In the study, untreated metastatic PDAC patients received combinations of the different therapies. All patients were treated with a combination of gemcitabine and nab-paclitaxel, a standard-of-care chemotherapy regimen, as well as the CD40 agonistic antibody, APX005M, from Apexigen. Half the patients also received the PD-1 inhibitor nivolumab from BMS.
The phase 1 portion of the trial was designed to evaluate the safety of using four drugs in combination. While a majority of patients experienced some side effects, several patients remained on treatment for about a year, indicating that the combination was well-tolerated and capable of inducing a durable response.
“Compared with most other cancers, pancreatic cancer has a challenging prognosis, so to see patients continuing on the same treatment for a year and beyond is very promising,” said Eileen M. O’Reilly, M.D., co-lead author of the study and associate director for clinical research at the David M. Rubenstein Center for Pancreatic Cancer at Memorial Sloan Kettering Cancer Center.
Based on the initial study results, the trial has continued to phase 2.
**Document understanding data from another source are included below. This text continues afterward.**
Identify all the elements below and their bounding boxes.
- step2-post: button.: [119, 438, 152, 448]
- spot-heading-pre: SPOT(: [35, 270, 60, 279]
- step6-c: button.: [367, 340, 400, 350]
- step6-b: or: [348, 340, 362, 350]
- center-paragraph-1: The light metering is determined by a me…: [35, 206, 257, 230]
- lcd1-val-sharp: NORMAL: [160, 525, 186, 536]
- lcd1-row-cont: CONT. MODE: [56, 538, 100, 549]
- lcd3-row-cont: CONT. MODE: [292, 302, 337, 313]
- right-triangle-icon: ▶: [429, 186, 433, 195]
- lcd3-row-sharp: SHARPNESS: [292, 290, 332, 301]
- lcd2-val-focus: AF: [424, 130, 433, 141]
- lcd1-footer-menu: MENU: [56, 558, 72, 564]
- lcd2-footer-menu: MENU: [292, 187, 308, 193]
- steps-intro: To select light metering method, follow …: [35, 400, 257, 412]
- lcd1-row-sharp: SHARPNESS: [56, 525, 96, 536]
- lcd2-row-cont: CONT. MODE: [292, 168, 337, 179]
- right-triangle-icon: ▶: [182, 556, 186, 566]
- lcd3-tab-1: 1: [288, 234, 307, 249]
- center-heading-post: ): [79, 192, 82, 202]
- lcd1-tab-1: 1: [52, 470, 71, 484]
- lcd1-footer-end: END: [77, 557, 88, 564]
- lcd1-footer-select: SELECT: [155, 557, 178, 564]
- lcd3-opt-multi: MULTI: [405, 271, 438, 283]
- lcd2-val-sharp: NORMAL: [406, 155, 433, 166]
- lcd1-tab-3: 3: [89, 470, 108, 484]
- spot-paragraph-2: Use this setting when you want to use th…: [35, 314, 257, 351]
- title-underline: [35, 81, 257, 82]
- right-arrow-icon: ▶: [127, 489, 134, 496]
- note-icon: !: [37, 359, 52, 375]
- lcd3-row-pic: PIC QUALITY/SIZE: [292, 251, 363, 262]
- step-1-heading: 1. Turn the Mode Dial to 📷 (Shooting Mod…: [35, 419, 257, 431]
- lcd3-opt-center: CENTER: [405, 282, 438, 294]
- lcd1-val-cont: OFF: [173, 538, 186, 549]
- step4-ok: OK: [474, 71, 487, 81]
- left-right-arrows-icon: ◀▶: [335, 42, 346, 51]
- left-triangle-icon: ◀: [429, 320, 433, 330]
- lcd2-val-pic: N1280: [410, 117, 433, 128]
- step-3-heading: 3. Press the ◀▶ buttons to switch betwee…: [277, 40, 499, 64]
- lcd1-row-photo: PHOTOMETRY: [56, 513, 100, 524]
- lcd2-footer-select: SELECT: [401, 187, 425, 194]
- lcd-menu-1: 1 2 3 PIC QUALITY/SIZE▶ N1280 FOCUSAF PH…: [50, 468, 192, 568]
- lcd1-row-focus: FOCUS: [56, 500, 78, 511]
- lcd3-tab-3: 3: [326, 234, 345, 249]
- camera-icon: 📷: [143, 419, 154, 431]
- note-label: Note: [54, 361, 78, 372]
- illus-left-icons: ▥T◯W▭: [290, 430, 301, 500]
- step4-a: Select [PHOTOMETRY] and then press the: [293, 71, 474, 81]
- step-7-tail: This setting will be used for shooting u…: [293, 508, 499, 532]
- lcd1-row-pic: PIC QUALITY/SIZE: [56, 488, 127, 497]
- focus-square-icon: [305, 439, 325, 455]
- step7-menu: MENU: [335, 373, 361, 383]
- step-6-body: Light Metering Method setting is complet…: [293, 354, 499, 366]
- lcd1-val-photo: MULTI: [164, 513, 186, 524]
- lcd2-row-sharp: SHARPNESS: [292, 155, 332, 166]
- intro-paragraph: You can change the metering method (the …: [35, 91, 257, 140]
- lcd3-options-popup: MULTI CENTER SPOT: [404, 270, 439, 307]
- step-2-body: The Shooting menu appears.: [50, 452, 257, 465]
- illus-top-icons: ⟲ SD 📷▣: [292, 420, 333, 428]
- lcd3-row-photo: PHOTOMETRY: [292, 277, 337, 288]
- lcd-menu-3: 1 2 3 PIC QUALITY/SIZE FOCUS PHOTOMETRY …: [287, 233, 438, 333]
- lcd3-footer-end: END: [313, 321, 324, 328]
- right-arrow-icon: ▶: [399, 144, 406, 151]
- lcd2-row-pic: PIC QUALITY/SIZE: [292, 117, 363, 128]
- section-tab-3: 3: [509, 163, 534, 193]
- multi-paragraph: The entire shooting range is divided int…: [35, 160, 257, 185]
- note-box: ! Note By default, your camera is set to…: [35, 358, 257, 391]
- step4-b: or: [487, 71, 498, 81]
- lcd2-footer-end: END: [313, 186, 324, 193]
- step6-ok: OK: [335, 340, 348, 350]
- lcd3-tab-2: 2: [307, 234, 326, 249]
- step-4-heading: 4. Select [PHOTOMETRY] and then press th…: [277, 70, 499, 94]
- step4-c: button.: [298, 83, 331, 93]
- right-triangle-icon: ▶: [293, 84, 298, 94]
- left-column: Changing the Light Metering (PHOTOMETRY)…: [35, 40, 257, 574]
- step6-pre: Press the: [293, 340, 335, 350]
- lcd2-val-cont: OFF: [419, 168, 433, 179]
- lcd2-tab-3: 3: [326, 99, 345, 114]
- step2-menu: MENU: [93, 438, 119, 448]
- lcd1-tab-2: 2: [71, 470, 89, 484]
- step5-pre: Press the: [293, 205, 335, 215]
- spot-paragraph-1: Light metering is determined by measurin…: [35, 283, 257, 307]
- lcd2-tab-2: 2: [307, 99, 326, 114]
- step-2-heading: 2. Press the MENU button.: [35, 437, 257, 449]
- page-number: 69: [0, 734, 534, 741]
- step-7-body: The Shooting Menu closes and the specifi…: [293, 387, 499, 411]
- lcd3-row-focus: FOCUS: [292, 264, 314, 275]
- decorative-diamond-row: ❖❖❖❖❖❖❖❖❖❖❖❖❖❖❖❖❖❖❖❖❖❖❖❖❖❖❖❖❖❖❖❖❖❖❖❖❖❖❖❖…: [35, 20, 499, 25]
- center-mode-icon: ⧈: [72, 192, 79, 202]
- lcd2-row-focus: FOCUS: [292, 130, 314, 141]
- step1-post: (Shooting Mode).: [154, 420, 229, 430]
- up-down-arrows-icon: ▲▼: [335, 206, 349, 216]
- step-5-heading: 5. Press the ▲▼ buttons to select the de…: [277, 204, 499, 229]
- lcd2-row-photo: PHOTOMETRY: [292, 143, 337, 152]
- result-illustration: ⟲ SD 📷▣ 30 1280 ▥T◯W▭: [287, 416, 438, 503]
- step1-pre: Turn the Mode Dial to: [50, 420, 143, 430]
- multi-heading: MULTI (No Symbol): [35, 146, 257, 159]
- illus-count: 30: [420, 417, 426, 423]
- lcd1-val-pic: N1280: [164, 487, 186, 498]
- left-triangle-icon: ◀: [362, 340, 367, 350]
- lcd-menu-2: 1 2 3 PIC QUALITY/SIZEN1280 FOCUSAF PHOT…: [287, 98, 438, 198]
“These results further validate our belief that our CD40 agonist APX005M plays a critical role in activating both innate and adaptive immunities, so that the immune system can more effectively fight cancer,” said co-author Ovid Trifan, M.D., Ph.D., chief medical officer of Apexigen. “We are excited to see additional results from the next phase.”
The results are a welcome sign of hope for patients with pancreatic cancer, which does not always receive the attention or funding of other cancer types.
“There are more than 2,600 clinical trials looking at PD-1/L1 combinations to treat cancers, but only 89 of them are for pancreatic cancer versus 535 for lung cancer,” said Vanessa Lucey, Ph.D., a co-author of the study and director of the Cancer Research Institute Clinical Accelerator. “Considering that pancreatic cancer is expected to be the second leading killer in the U.S. by 2025, it highlights how much work is to be done to make progress for patients, which is exactly why we at CRI chose to help support this trial.”
In addition to reporting on clinical outcomes in the future, PICI is collecting and analyzing comprehensive biomarker data from tissue and blood samples during the trial. Researchers aim to utilize the imaging, sequencing and single cell data analyses to paint a richer portrait of a patient’s immune system so that scientists can figure out why a patient may or may not respond to the combination therapy.